While he didn't publicly state his position on the Rails to Trails project, Heirbrandt invites people to post their thoughts on his Facebook page in a section that he's created for responses. He reads and responds to every comment and email.
He said his decision hasn't yet been made. But he was thrilled to see the standing-room-only turnout at Thursday's "community listening sessions" at Noblesville City Hall.
"I love this," Heirbrandt said. "People are coming out and showing their passion in what they believe in. We're getting a lot of ideas. I want to incorporate a lot of these ideas that we get and make something good out of it regardless of what happens."
So does this mean the players are listening and taking Noblesville citizens' thoughts to heart?
Fishers Mayor Scott Fadness, who was not in attendance at the first session in Fishers on Tuesday, but who attended the Thursday session, said while he listens to the community's thoughts for insights and new perspectives, he said, in the end, it is the officials' decision.
He said, "We're still going to do whatever we think is in the best interest of the community as a whole."
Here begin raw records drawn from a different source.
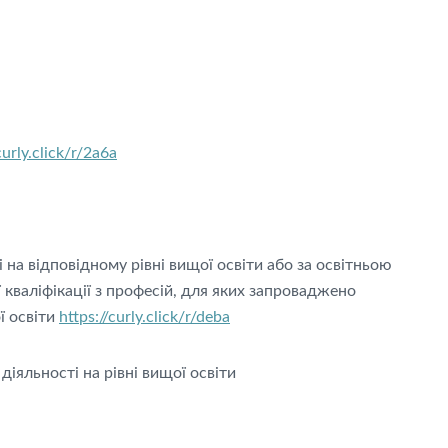
curly.click/r/2a6a
 на відповідному рівні вищої освіти або за освітньою
кваліфікації з професій, для яких запроваджено
ї освіти
https://curly.click/r/deba
іяльності на рівні вищої освіти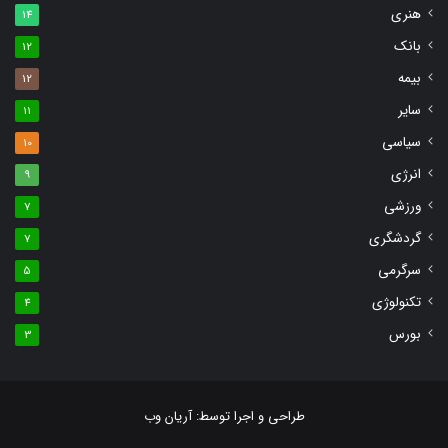
هنری
14
بانک
12
بیمه
12
سایر
11
سیاسی
10
انرژی
9
ورزشی
7
گردشگری
7
سرگرمی
5
تکنولوژی
4
بورس
3
طراحی و اجرا توسط:
آریان وب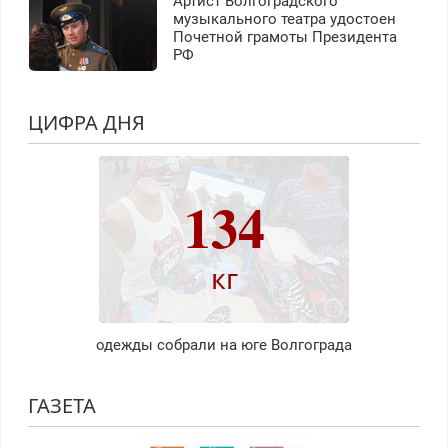
Артист Волгоградского
музыкального театра удостоен
Почетной грамоты Президента
РФ
ЦИФРА ДНЯ
134
кг
одежды собрали на юге Волгограда
ГАЗЕТА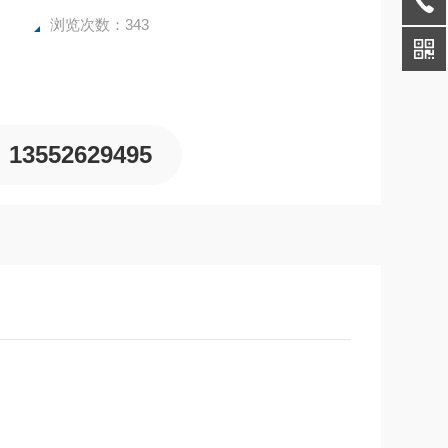
浏览次数：343
13552629495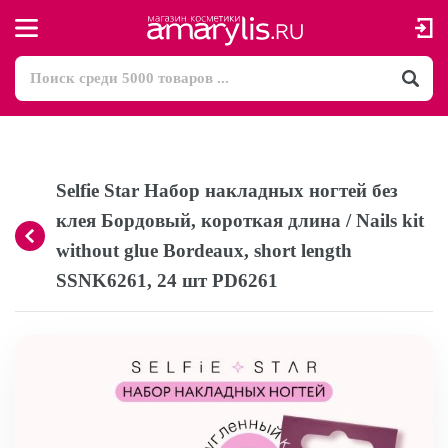
Selfie Star Набор накладных ногтей без
клея Бордовый, короткая длина / Nails kit
without glue Bordeaux, short length
SSNK6261, 24 шт PD6261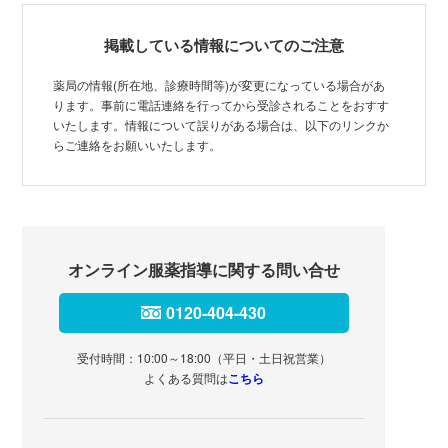
掲載している情報についてのご注意
薬局の情報(所在地、診療時間等)が変更になっている場合があ
ります。事前に電話連絡を行ってから受診されることをおすす
いたします。情報について誤りがある場合は、以下のリンクか
らご連絡をお願いいたします。
オンライン服薬指導に関する問い合せ
0120-404-430
受付時間：10:00～18:00（平日・土日祝営業）
よくある質問は
こちら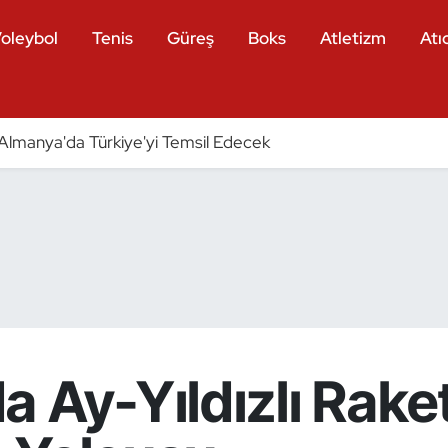
oleybol
Tenis
Güreş
Boks
Atletizm
Atıc
ri Almanya'da Türkiye'yi Temsil Edecek
 Ay-Yıldızlı Rake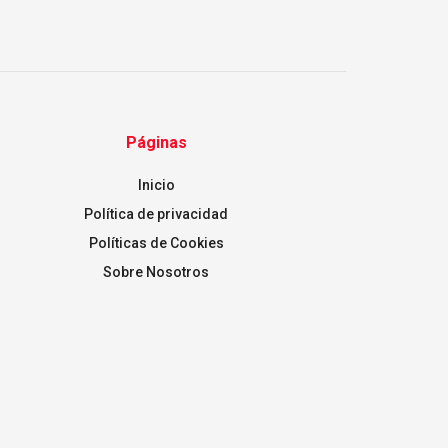
Páginas
Inicio
Política de privacidad
Políticas de Cookies
Sobre Nosotros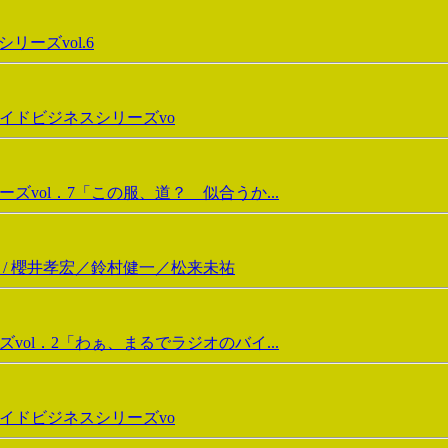
ーズvol.6
イドビジネスシリーズvo
vol．7「この服、道？ 似合うか...
 / 櫻井孝宏／鈴村健一／松来未祐
ol．2「わぁ、まるでラジオのバイ...
イドビジネスシリーズvo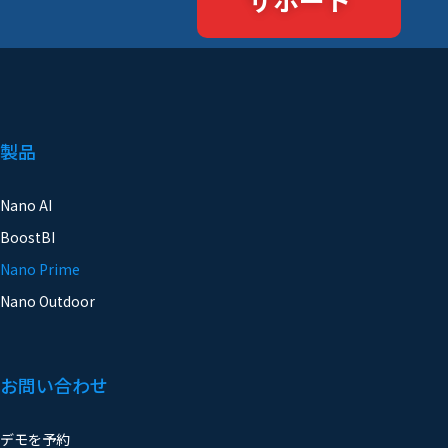
製品
Nano AI
BoostBI
Nano Prime
Nano Outdoor
お問い合わせ
デモを予約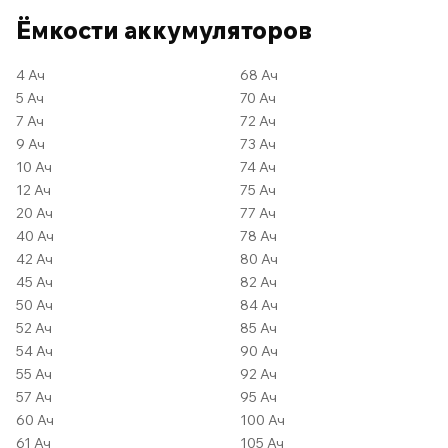
Ёмкости аккумуляторов
4 Ач
68 Ач
5 Ач
70 Ач
7 Ач
72 Ач
9 Ач
73 Ач
10 Ач
74 Ач
12 Ач
75 Ач
20 Ач
77 Ач
40 Ач
78 Ач
42 Ач
80 Ач
45 Ач
82 Ач
50 Ач
84 Ач
52 Ач
85 Ач
54 Ач
90 Ач
55 Ач
92 Ач
57 Ач
95 Ач
60 Ач
100 Ач
61 Ач
105 Ач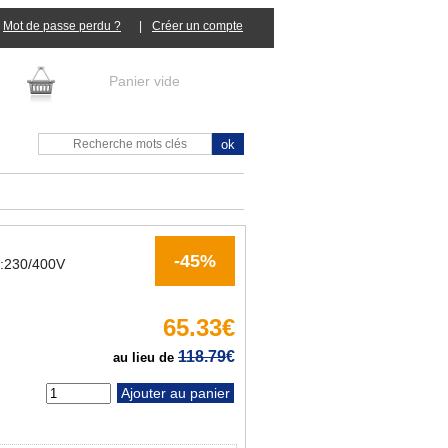
Mot de passe perdu ?
|
Panier vide
-45%
230/400V
65.33€
118.79
€
au lieu de
tité :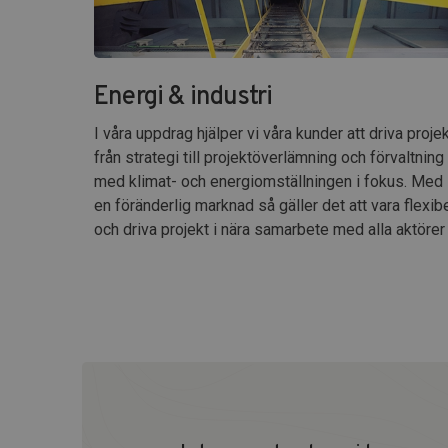
Energi & industri
I våra uppdrag hjälper vi våra kunder att driva proje
från strategi till projektöverlämning och förvaltning
med klimat- och energiomställningen i fokus. Med
en föränderlig marknad så gäller det att vara flexib
och driva projekt i nära samarbete med alla aktörer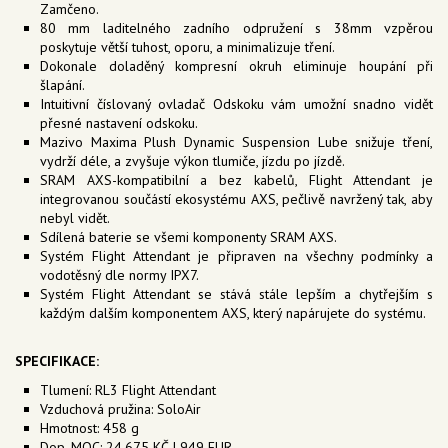
Zamčeno.
80 mm laditelného zadního odpružení s 38mm vzpěrou
poskytuje větší tuhost, oporu, a minimalizuje tření.
Dokonale doladěný kompresní okruh eliminuje houpání při
šlapání.
Intuitivní číslovaný ovladač Odskoku vám umožní snadno vidět
přesné nastavení odskoku.
Mazivo Maxima Plush Dynamic Suspension Lube snižuje tření,
vydrží déle, a zvyšuje výkon tlumiče, jízdu po jízdě.
SRAM AXS-kompatibilní a bez kabelů, Flight Attendant je
integrovanou součástí ekosystému AXS, pečlivě navržený tak, aby
nebyl vidět.
Sdílená baterie se všemi komponenty SRAM AXS.
Systém Flight Attendant je připraven na všechny podmínky a
vodotěsný dle normy IPX7.
Systém Flight Attendant se stává stále lepším a chytřejším s
každým dalším komponentem AXS, který napárujete do systému.
SPECIFIKACE:
Tlumení: RL3 Flight Attendant
Vzduchová pružina: SoloAir
Hmotnost: 458 g
Dop. MOC: 24.675 KČ | 949 EUR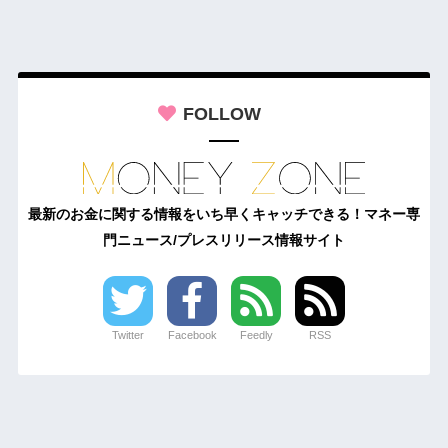
FOLLOW
最新のお金に関する情報をいち早くキャッチできる！マネー専
門ニュース/プレスリリース情報サイト
Twitter
Facebook
Feedly
RSS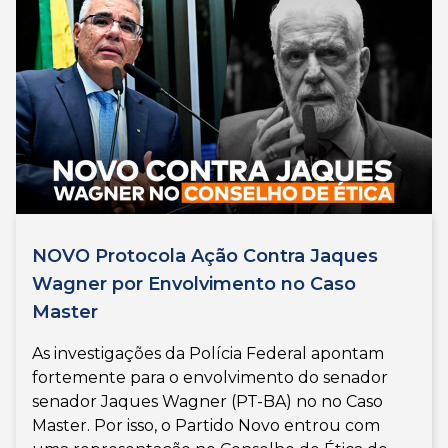
NOVO Protocola Ação Contra Jaques
Wagner por Envolvimento no Caso
Master
As investigações da Polícia Federal apontam
fortemente para o envolvimento do senador
senador Jaques Wagner (PT-BA) no no Caso
Master. Por isso, o Partido Novo entrou com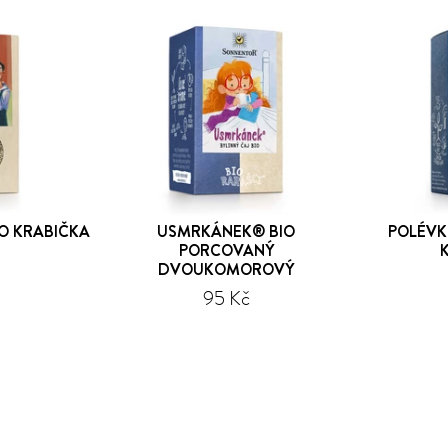
IO KRABIČKA
USMRKÁNEK® BIO
POLÉVK
PORCOVANÝ
DVOUKOMOROVÝ
95 Kč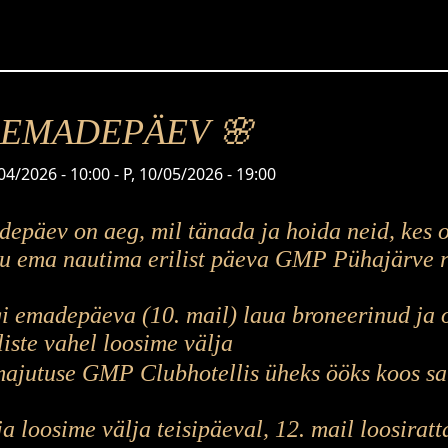
 EMADEPÄEV 🌸
04/2026 - 10:00
-
P, 10/05/2026 - 19:00
epäev on aeg, mil tänada ja hoida neid, kes 
u ema nautima erilist päeva GMP Pühajärve r
i emadepäeva (10. mail) laua broneerinud ja
liste vahel loosime välja
ajutuse GMP Clubhotellis üheks ööks koos s
ja loosime välja teisipäeval, 12. mail loosiratta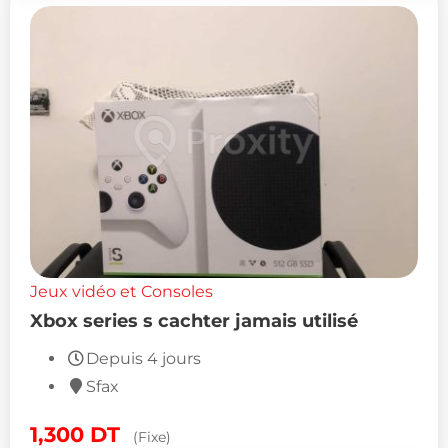
Jeux vidéo et Consoles
Xbox series s cachter jamais utilisé
Depuis 4 jours
Sfax
1,300
DT
(Fixe)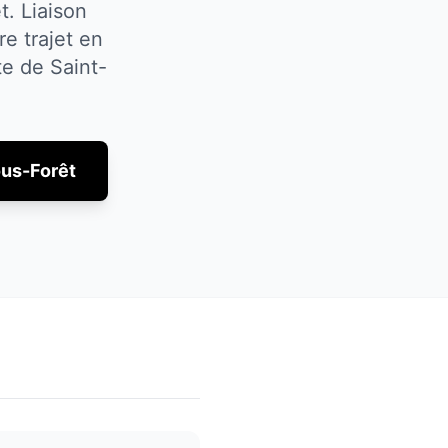
t. Liaison
e trajet en
ate de
Saint-
ous-Forêt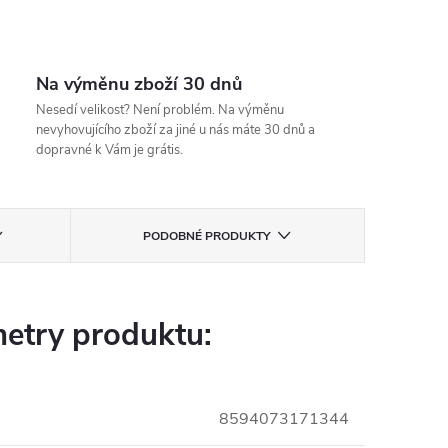
Na výměnu zboží 30 dnů
Nesedí velikost? Není problém. Na výměnu
nevyhovujícího zboží za jiné u nás máte 30 dnů a
dopravné k Vám je grátis.
PODOBNÉ PRODUKTY
etry produktu:
8594073171344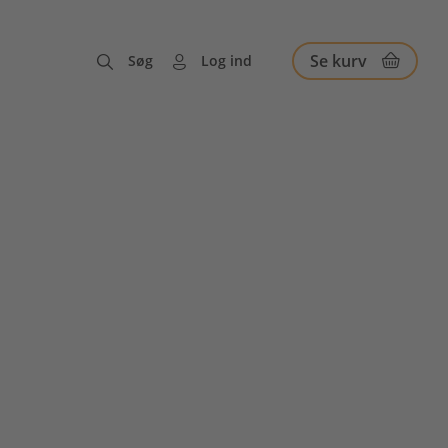
Se kurv
Søg
Log ind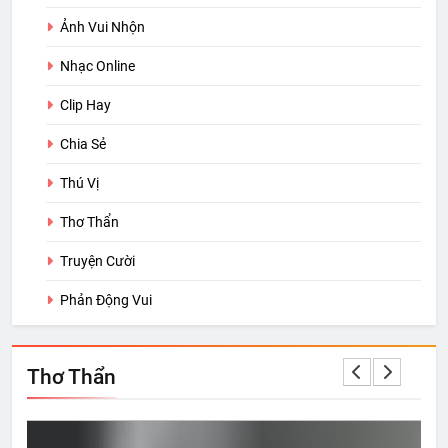
Ảnh Vui Nhộn
Nhạc Online
Clip Hay
Chia Sẻ
Thú Vị
Thơ Thẩn
Truyện Cười
Phản Động Vui
Thơ Thẩn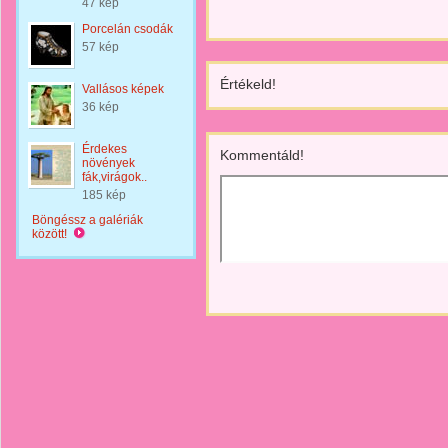
47 kép
Porcelán csodák
57 kép
Értékeld!
Vallásos képek
36 kép
Érdekes
Kommentáld!
növények
fák,virágok..
185 kép
Böngéssz a galériák
között!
In a letter Friday to the Commissioners, Noblesville attorney John Davis, who was involved in the 1989-95 effort to save the Nickel Plate rail line from removal, incident to abandonment by Norfolk Southern, believes that "it is time to have a thoughtful discussion about the property among the three property owners."
He said, "If the three property owners cannot agree on the line's use, then a Petition for Partition in Hamilton County Court is the next step. Since your concurrence is needed for any repurposing, it is incumbent upon you to asset the County's standing in this and not let the other owners proceed with plans and schemes that they cannot legally deliver without your approval."
Davis said, "This line was, and is, the last railroad in Hamilton County....To have intact, a railroad that traverses the entirety of Indiana's wealthiest, fastest-growing county is truly sui generis (unique). Do not let your co-owners destroy the continuity of this asset, which makes it so remarkable."
He said, "This railroad was preserved by a thoughtful process 22 years ago, and we need a thoughtful process to decide how to proceed."
-Contact me at firstname.lastname@example.org.
Posted: Thursday, March 30, 2017
Article comment by:
Wise and prudent public policy would dictate preservation of the Railroad and ITM. Both are great assets for Noblesville, Fishers, Hamilton County and central Indiana as well. A professionally managed and aggressively marketed Rail Museum is the sensible solution and should be the focus here. Mooching $9 million from a broke Federal government for a trail to destroy a viable functioning historic asset is utterly absurd. To me its good cause to drug test public officials. Yup, pee the bottle like any goof ball that makes a mess on the job and tearing out the rail for a trail is just that...a hair brained mess.